I don't understand very complex math (matrices, definitely nope). I am doing this from scratch so that I can better understand it and because there is a certain priority I want to use when picking objects (UI > Entities > Items > Objects > Terrain).

Thank you for your help!

Edit #1: So, I finished the code. Pasted it below so you guys can point out obvious errors in it for me. Or possibly, ways to do this easier. I have a feeling that there's something I'm missing, so...

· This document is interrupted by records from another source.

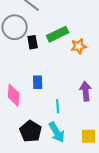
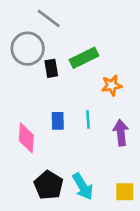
orange star: (79, 46) -> (112, 85), moved
cyan line: (58, 106) -> (88, 120), moved

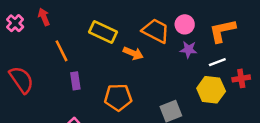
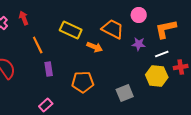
pink circle: (185, 24) -> (139, 15), moved

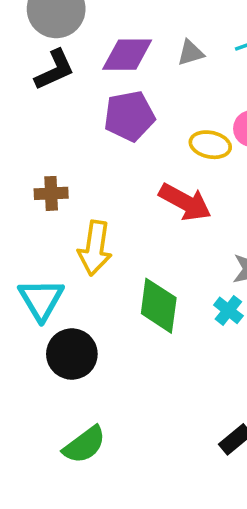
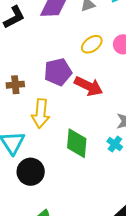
purple pentagon: (129, 116) -> (58, 72), moved
yellow ellipse: (210, 145) -> (92, 44), moved, turned -45

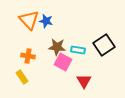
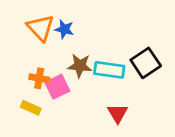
cyan rectangle: (78, 50) -> (109, 70), size x1.5
pink square: (63, 62) -> (57, 87), moved, turned 36
yellow rectangle: (22, 77) -> (31, 108), turned -32

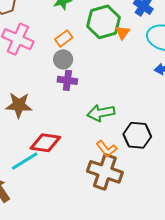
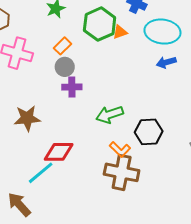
orange triangle: (123, 32) -> (120, 32), turned 42

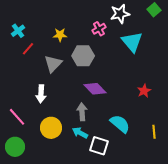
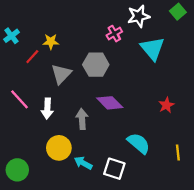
cyan cross: (18, 31) -> (12, 36), moved
yellow star: (60, 35) -> (51, 42), moved
gray arrow: (82, 112) -> (82, 119), moved
pink line: (17, 117) -> (20, 99), moved
cyan arrow: (80, 133) -> (83, 163), moved

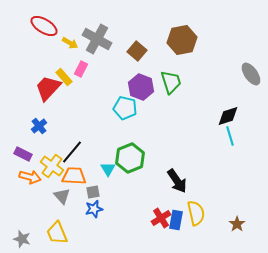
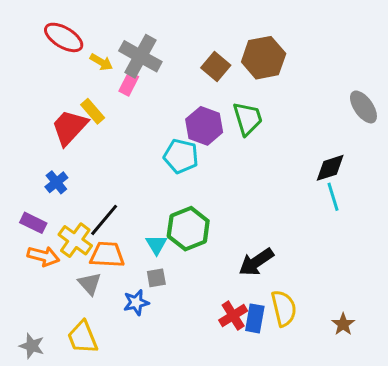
brown square: (137, 51) -> (216, 66), moved
pink rectangle: (81, 69) -> (129, 84), moved
black arrow: (177, 181) -> (256, 262), turned 90
gray square: (93, 192) -> (156, 278), moved

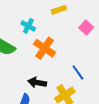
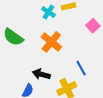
cyan cross: (28, 26) -> (48, 12), moved

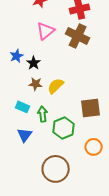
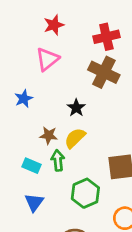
pink triangle: (46, 31) -> (47, 59), moved
black star: (34, 63) -> (76, 108), moved
green arrow: (43, 114) -> (58, 160), moved

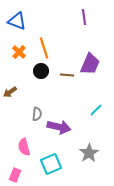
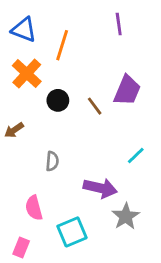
orange line: (44, 48) -> (62, 45), moved, turned 35
orange cross: (19, 52) -> (27, 74), size x1.5
brown line: (67, 75) -> (95, 106), turned 48
purple arrow: (59, 127) -> (100, 188), moved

private static int[] getIntersect(Vector3f ray) {       
    int coords[] = new int[4];
    boolean planes[] = new boolean[6];
    Vector3f norm = null;

    Vector3f origin = new Vector3f(Disp.camX, Disp.camY, Disp.camZ);

    // Check which direction the ray is going.
    for (int plane = 0; plane < 6; plane++) {
        if (plane == posxy) {
            norm = new Vector3f(0f, 0f, -1f);
        } else if (plane == posxz) {
            norm = new Vector3f(0f, -1f, 0f);
        } else if (plane == posyz) {
            norm = new Vector3f(-1f, 0f, 0f);
        } else if (plane == negxy) {
            norm = new Vector3f(0f, 0f, 1f);
        } else if (plane == negxz) {
            norm = new Vector3f(0f, 1f, 0f);
        } else if (plane == negyz) {
            norm = new Vector3f(1f, 0f, 0f);
        }

        if (Vector3f.dot(ray, norm) < 0) {
            planes[plane] = true;
        }
    }

    norm = null;
    boolean solved;

    // Calculate intersections

    // First, choose the type of object to find collisions with.
    for (int type = 0; type < 5; type++) {
        solved = false;
        // Next, loop through layers.
        for (int dist = 0; dist < 70; dist++) {
            int pos[] = new int[3];
            float t = 0f;

            // Check for intersections on the planes
            for (int plane = 0; plane < 6; dist++) {

                // Skips calculation if the plane is not in the right direction.
                if (planes[plane] == true) {
                    int axis = 0;

                    // Set the normal to be correct.
                    if (plane == posxy ) {
                        norm = new Vector3f(0f, 0f, -1f);
                        axis = 2;
                    } else if (plane == posxz) {
                        norm = new Vector3f(0f, -1f, 0f);
                        axis = 1;
                    } else if (plane == posyz) {
                        norm = new Vector3f(-1f, 0f, 0f);
                        axis = 0;
                    } else if (plane == negxy) {
                        norm = new Vector3f(0f, 0f, 1f);
                        axis = 2;
                    } else if (plane == negxz) {
                        norm = new Vector3f(0f, 1f, 0f);
                        axis = 1;
                    } else if (plane == negyz) {
                        norm = new Vector3f(1f, 0f, 0f);
                        axis = 0;
                    }

                    // Calculate the point of intersection
                    t = ( dist - Vector3f.dot(origin, norm) ) / Vector3f.dot(ray, norm);
                    ray.setX(t * ray.getX());
                    ray.setY(t * ray.getY());
                    ray.setZ(t * ray.getZ());
                    pos[0] = (int) ray.getX(); 
                    pos[1] = (int) ray.getY();
                    pos[2] = (int) ray.getZ();

                    // Check if there is a collidable item of the type in the coordinates. If is, save the type and coordinates, then break out of the loop.
                    if (isCollidable(pos, type)) {
                        coords[0] = pos[0];
                        coords[1] = pos[1];
                        coords[2] = pos[2];
                        coords[3] = type;
                        solved = true;

                        break;
                    }
                }
            }

            if (solved) {
                break;
            }

        }
        if (solved) {
            break;
        }
    }

    return coords;
}

Edit #2: I actually found something myself. That t needs to be converted to coordinates via p(t)... And it's corrected.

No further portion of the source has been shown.